Memory leaking while testing tcserver

Question

Memory leaking while testing tcserver

doanquocnam opened this issue 3 months ago · comments

Run tcserver -B 0.0.0.0:1935 -b 0.0.0.0:1936 now that tcserver use 1.2MB of memory
Using 100 rtmfp clients or more connect to a tcserver to play a stream, after that closing all these streams from each client. The memory of tcserver process increases to 3.9MB ...

After thousand of rtmfp connections & disconnect and now tcserver increases to 2GB memory.

Edit: I've found that when the client is killed or crashed (shutdown function is not called from client) to server, so server leaked memory though the function onException is called by RTMFPClient.

Please fix!! Thanks!!

Michael Thornburgh · Answer 1 · Mon May 13 2024 23:20:44 GMT+0800 (China Standard Time)

thanks for the report and for tracking down where the memory is leaking. i'll take a look when i can after my Day Job™. :)

Michael Thornburgh · Answer 2 · Mon May 13 2024 23:43:15 GMT+0800 (China Standard Time)

just for clarification: are you saying that the flow->onException callback is being called (which then calls RTMFPClient::close(), which should tear everything down), or it is not being called at all when you abruptly kill the client or it crashes?

Michael Thornburgh · Answer 3 · Tue May 14 2024 10:02:16 GMT+0800 (China Standard Time)

i believe what you're seeing is not actually a memory leak, but an unfortunate interplay of dynamically-resized data structures and memory fragmentation.
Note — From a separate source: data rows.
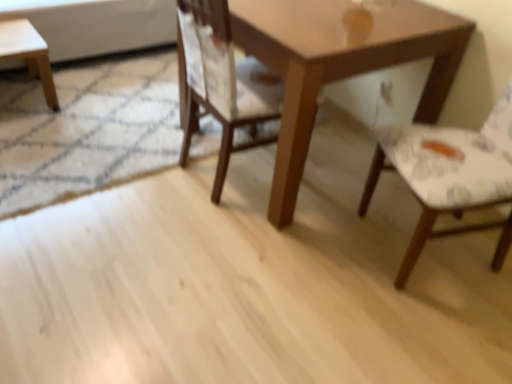 Question: Is light brown wooden stool at left in front of or behind wooden table at center in the image?

Choices:
 (A) front
 (B) behind

Answer: (B)

Question: Based on their positions, is light brown wooden stool at left located to the left or right of wooden table at center?

Choices:
 (A) left
 (B) right

Answer: (A)

Question: Which object is the farthest from the wooden table at center?

Choices:
 (A) wooden chair at center, acting as the second chair starting from the right
 (B) white fabric chair at right, marked as the 2th chair in a left-to-right arrangement
 (C) light brown wooden stool at left

Answer: (C)

Question: Considering the real-world distances, which object is closest to the wooden table at center?

Choices:
 (A) white fabric chair at right, marked as the 2th chair in a left-to-right arrangement
 (B) wooden chair at center, acting as the second chair starting from the right
 (C) light brown wooden stool at left

Answer: (B) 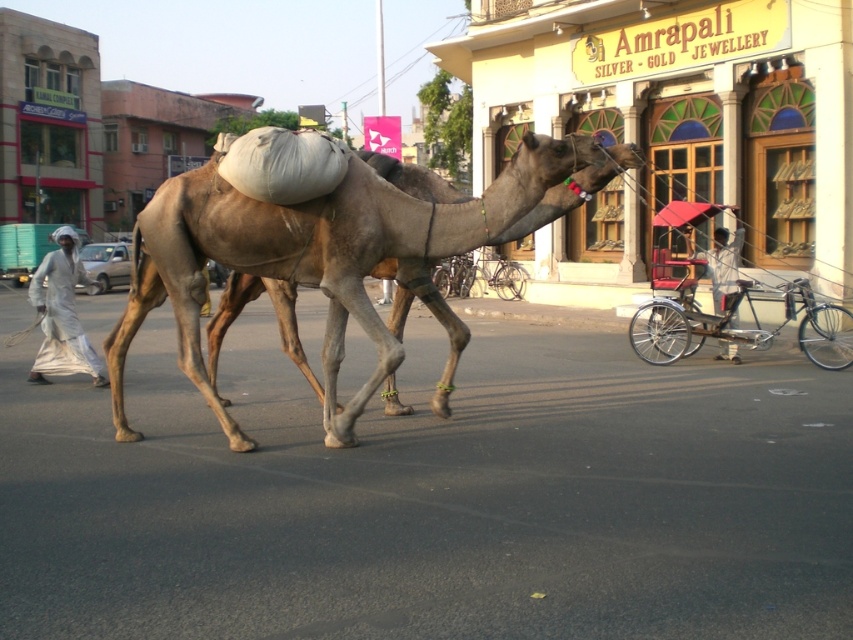 Question: Which object is positioned farthest from the white fabric cart at center?

Choices:
 (A) brown matte camel at center
 (B) metallic silver rickshaw at right
 (C) white cotton clothing at left

Answer: (C)

Question: Can you confirm if metallic silver rickshaw at right is positioned to the right of white fabric cart at center?

Choices:
 (A) yes
 (B) no

Answer: (B)

Question: Is white cotton clothing at left closer to camera compared to white fabric cart at center?

Choices:
 (A) no
 (B) yes

Answer: (B)

Question: Which is nearer to the white fabric cart at center?

Choices:
 (A) white cotton clothing at left
 (B) brown matte camel at center
 (C) metallic silver rickshaw at right

Answer: (C)

Question: Based on their relative distances, which object is farther from the brown matte camel at center?

Choices:
 (A) white fabric cart at center
 (B) white cotton clothing at left
 (C) metallic silver rickshaw at right

Answer: (A)

Question: Is brown matte camel at center below white fabric cart at center?

Choices:
 (A) yes
 (B) no

Answer: (A) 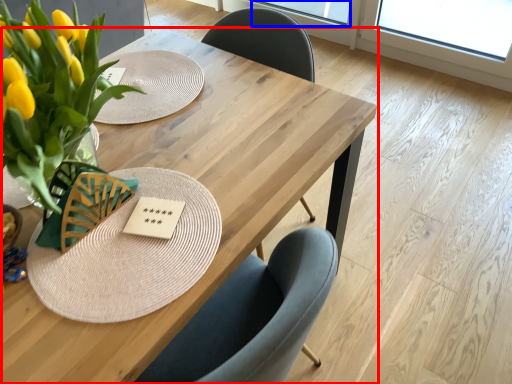 Question: Which of the following is the farthest to the observer, table (highlighted by a red box) or window screen (highlighted by a blue box)?

Choices:
 (A) table
 (B) window screen

Answer: (B)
when you abruptly kill (or crash) a client that's actively playing a stream, the client can't send the "session close" message to the server, so the server still thinks the clients are still there until the server detects they're dead (after the "session retransmit limit"). while the server thinks the clients are still there and playing a stream, frame messages will continue to be queued for them. the queued frames will expire, but the expiration runs less and less often as the retransmissions get further apart. after the session retransmit limit, the clients will all be closed, which is when the onException callback is called on the RTMFPClient's control flow, all the flows in the RTMFP session are aborted, and all the queued data should be released.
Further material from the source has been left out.